Carlos’ sister Grace McCoy speaks through the lines of the daily: "He was very imaginative, very creative, a very likable guy. He was very artistic. He loved to write. One of his hopes when I last spoke to him was to get a garage or a little room so he could draw. He still had it in him." The article went on to say that Carlos was strung out on drugs from the age of 15, that he’d been on the streets since 1973. He had been treated at several mental institutions and his father tried to get him committed. But his sister Grace explained, "He would walk away, he would leave whenever it cramped his style."

The third story would have to be a question.

Would I find the answer if Alice appeared right now, if I could ask her about her own beginnings? How it was in her child- hood, what passed as tenderness or rage between her own mother and father? How food was set out, or not, upon their early table? What flesh touched flesh, and how? Where the dark places on her way to school cried out, how they might have held her wrist or emptied her eyes of song?

How did Alice choose Jack, and Jack Alice? Could she know her longings then? Were they forced to write the ritual of blood upon their sheets? Where did form and color stumble, fall, then pull themselves upright, growing against the tender side of skin?

What happened to the art undone because of Senlin, because of Grace, because of Carlos? Or, put another way, which pictures belong to each of them? Was Senlin’s canvas sold for money or for love? Did Alice offer the etchings made in Grace’s name to a friend whose presence was unmentioned on her tongue? And what about Carlos?

I was fresh and muddled back then. I didn’t really know if Alice and Jack belonged to my parents or to me. Sometimes I wondered, and my shoulders ached. My eyes learned to assume a serious knowing expression, I would nod my head thoughtfully, and avoid having to move through precise language when asked what I thought about a concept I didn’t know or a name I’d never heard.

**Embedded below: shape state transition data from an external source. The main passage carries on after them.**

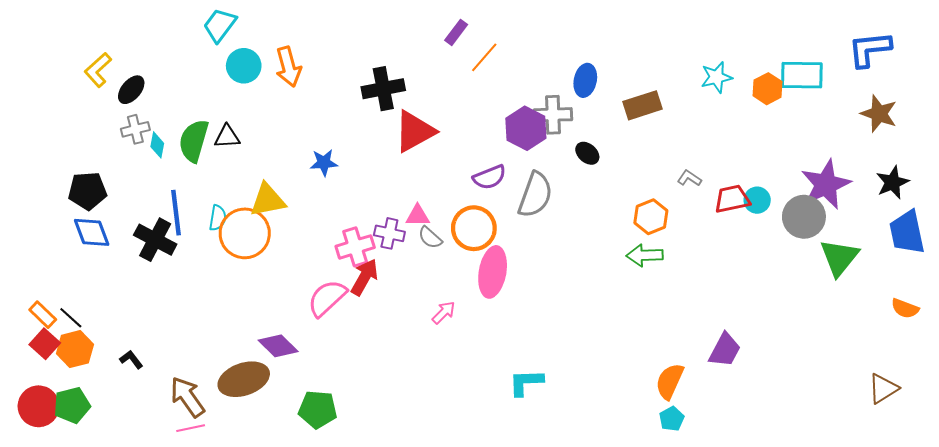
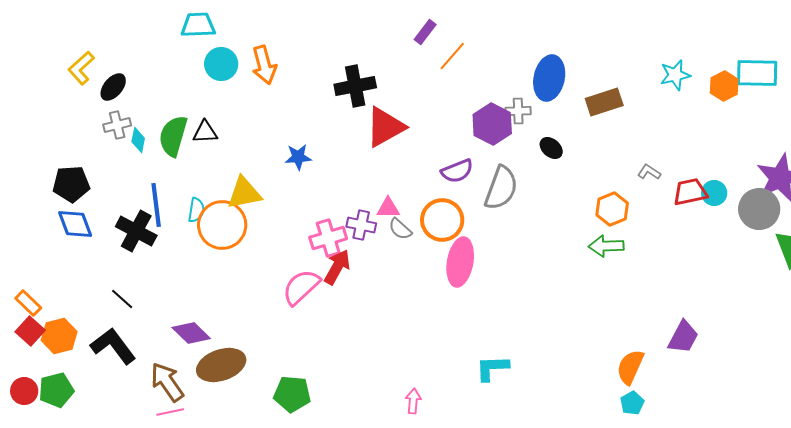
cyan trapezoid: (220, 25) -> (198, 25), turned 51
blue ellipse: (585, 80) -> (549, 78), size x1.4
gray cross: (553, 115) -> (518, 111), size x0.7
pink arrow: (444, 313) -> (413, 401), moved, turned -40
black line: (71, 318) -> (122, 299), moved
purple diamond: (278, 346) -> (191, 333), moved
black L-shape: (131, 359) -> (113, 346), size x2.0
red circle: (39, 406) -> (24, 391), size x0.7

At twenty, knowing people like Alice and Jack, I had to begin halfway through a conversation among peers. They were eight or ten years older. It made a difference then. Today when she visits, Alice and I talk about these things. And I do not let the empty places bloat or gag in silence. Now I ask. I tell.

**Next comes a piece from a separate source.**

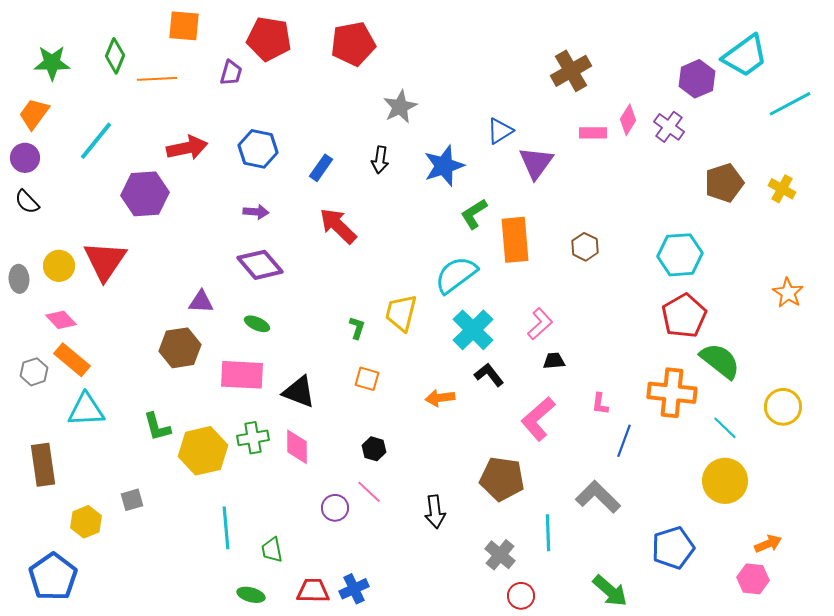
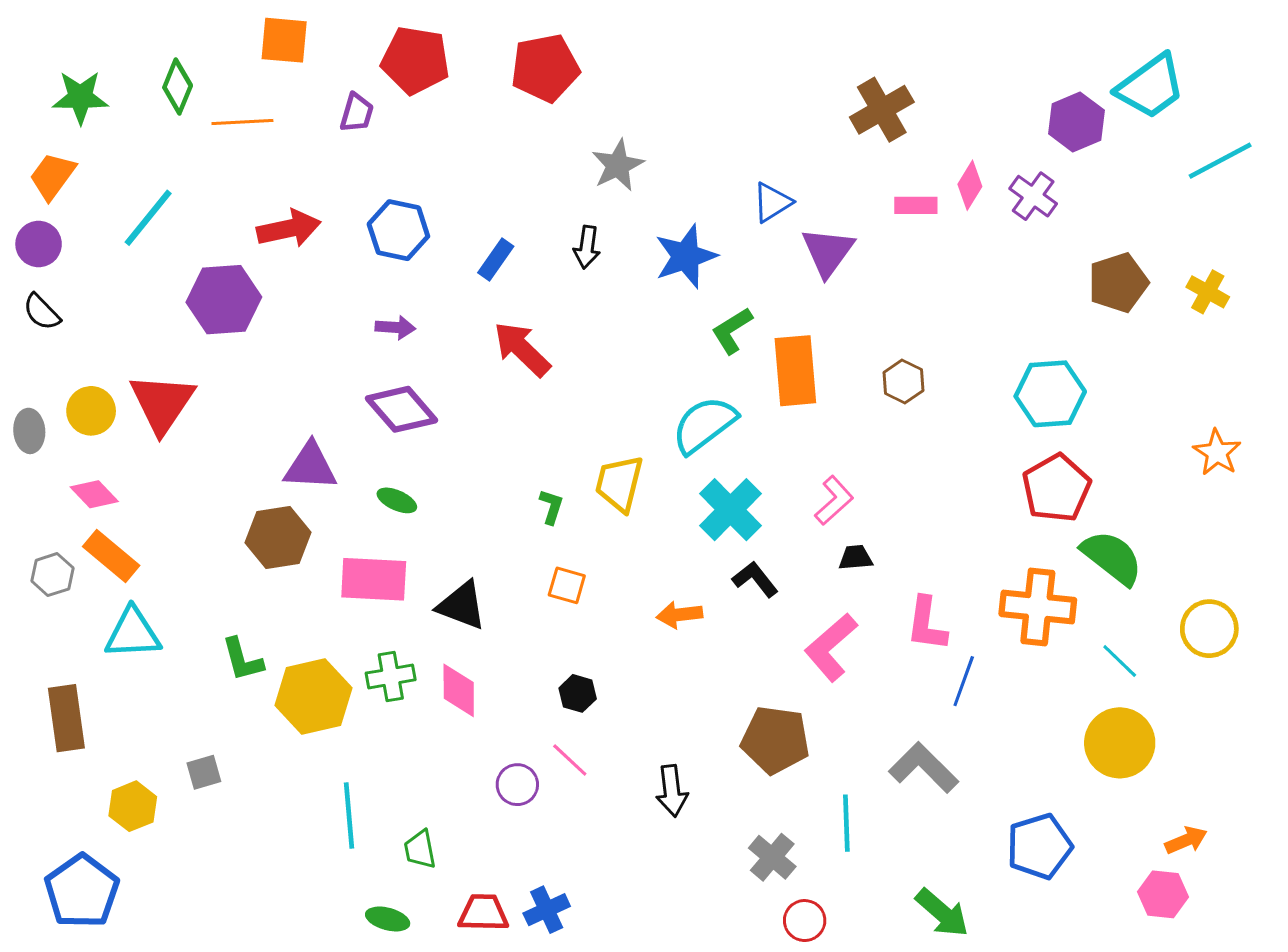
purple triangle: (201, 302) -> (310, 466), size x1.4
pink L-shape: (600, 404) -> (927, 624), size x1.6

The third story would have to be a question containing within itself another question which in turn holds another and another, each new wondering smaller than the one in which it lives, like the Dutch Cleanser figure with the can of Dutch Cleanser upon which an ever diminishing little girl figure in folkloric cap and wooden shoes offers yet another can of cleanser and another and another. Like Sandra Cisneros’ eleven-year-old birthday experience, holding within it the ages of ten, nine, seven, six, five, four, three, two, and one.

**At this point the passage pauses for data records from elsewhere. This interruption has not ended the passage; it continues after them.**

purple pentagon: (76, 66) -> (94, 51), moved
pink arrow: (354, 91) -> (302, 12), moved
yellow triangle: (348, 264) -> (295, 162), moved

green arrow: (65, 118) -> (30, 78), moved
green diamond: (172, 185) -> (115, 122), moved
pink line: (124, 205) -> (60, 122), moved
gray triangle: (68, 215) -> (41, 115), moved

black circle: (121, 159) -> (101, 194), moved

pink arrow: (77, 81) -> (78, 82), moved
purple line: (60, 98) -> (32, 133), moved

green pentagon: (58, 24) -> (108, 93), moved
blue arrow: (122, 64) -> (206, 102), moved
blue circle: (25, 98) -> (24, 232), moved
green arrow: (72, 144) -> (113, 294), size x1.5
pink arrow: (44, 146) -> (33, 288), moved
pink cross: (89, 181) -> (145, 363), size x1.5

If I ask why Jack’s Mexican voice did not rise above a whisper, I also need to know what Alice’s eyes were fixed on when she died. If I walk the journey backwards from the fire that ended Carlos’ angry life, I must wade through the unforgiving temperature of a winter dawn, bits of colored yarn, a sister’s right to her own map, the place of art in a woman’s hands.

Alice, I am afraid. Will my own unknotted threads trap my eyes, my mouth, tangle a detour before the finish-line appears? These three stories no longer own beginnings, mid-points, ends. They are about process, how things happen because some other unnamed something happened first, wherever we come or go without insisting upon our space, the right to own our hands.